I want to address the question of how short a story can be and still be a story, but to get there we have to consider an obvious question: What is a story?
Consider the poor writer whose manuscript was just rejected. The editor has been kind enough to provide some specific comment in the form of three scribbled words on the form rejection. “Not a story.” What in the world does that mean?
A conscientious writer might endeavor to find out. Let’s say she goes to the library and brings home a stack of books about writing, from popular how-to-write titles to volumes of literary theory. She reads in E.M. Forster’s observation that any sequence of narrative events can be a story. To illustrate the difference between story and plot, Forster says that “The king died, and then the queen died” is a story and “The king dies, and then the queen died of grief” is a plot. Well, that’s not help to our writer. Her manuscript portrayed stuff happening. She knocked off any number of kings and queens, in fact, but the editor had still pronounced the effort “Not a story.”

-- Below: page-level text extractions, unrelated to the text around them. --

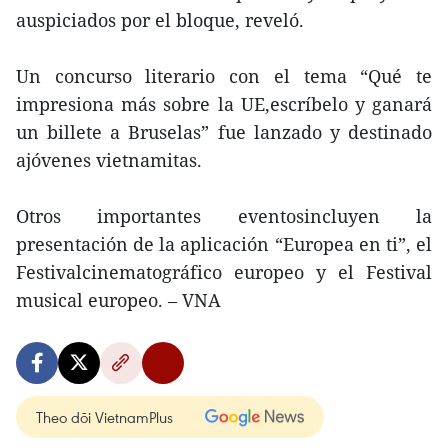
auspiciados por el bloque, reveló.
Un concurso literario con el tema “Qué te
impresiona más sobre la UE,escríbelo y ganará
un billete a Bruselas” fue lanzado y destinado
ajóvenes vietnamitas.
Otros importantes eventosincluyen la
presentación de la aplicación “Europea en ti”, el
Festivalcinematográfico europeo y el Festival
musical europeo. – VNA
Theo dõi VietnamPlus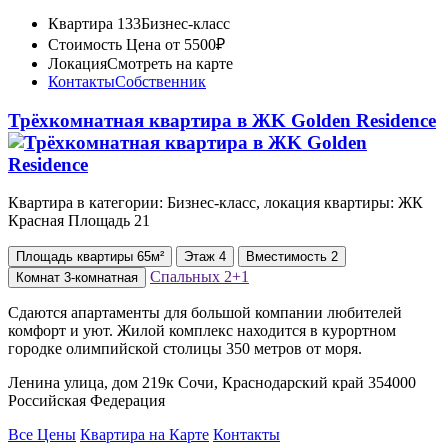
Квартира 133
Бизнес-класс
Стоимость
Цена от 5500₽
Локация
Смотреть на карте
Контакты
Собственник
Трёхкомнатная квартира в ЖK Golden Residence
Квартира в категории: Бизнес-класс, локация квартиры: ЖК
Красная Площадь 21
Площадь
квартиры
65м²
Этаж
4
Вместимость
2
Спальных
2+1
Комнат
3-комнатная
Сдаются апартаменты для большой компании любителей
комфорт и уют. Жилой комплекс находится в курортном
городке олимпийской столицы 350 метров от моря.
Ленина улица, дом 219к Сочи, Краснодарский край 354000
Российская Федерация
Все Цены
Квартира на Карте
Контакты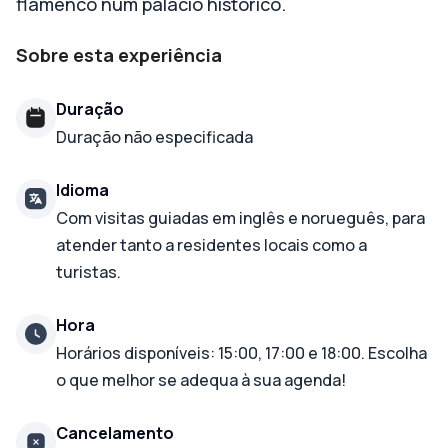
flamenco num palácio histórico.
Sobre esta experiência
Duração
Duração não especificada
Idioma
Com visitas guiadas em inglês e norueguês, para
atender tanto a residentes locais como a
turistas.
Hora
Horários disponíveis: 15:00, 17:00 e 18:00. Escolha
o que melhor se adequa à sua agenda!
Cancelamento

She keeps reading and finds out that a story is character plus change, or is good people behaving badly, or is two dogs and one bone. Maybe she encounters the theory first described by Scott Meredith and later taught by Algis Budrys, going something like this: A character in a context has a problem that she tries three time to solve, failing each time, at which point the character either has an insight, changes her approach, and succeeds or refuses the insight, tries the same thing she has tried before, and is destroyed.
Not a few writers have discovered this Meredith/Budrys formulation or one like it and gone on to use it to tell successful stories. Indeed, some amateur editors and reviewers have found this structure to be so common in published stories that they have come to think of it as a prescription, insisting on having protagonists try exactly three times. A story that doesn’t fit this model is, in their view, “not a story.”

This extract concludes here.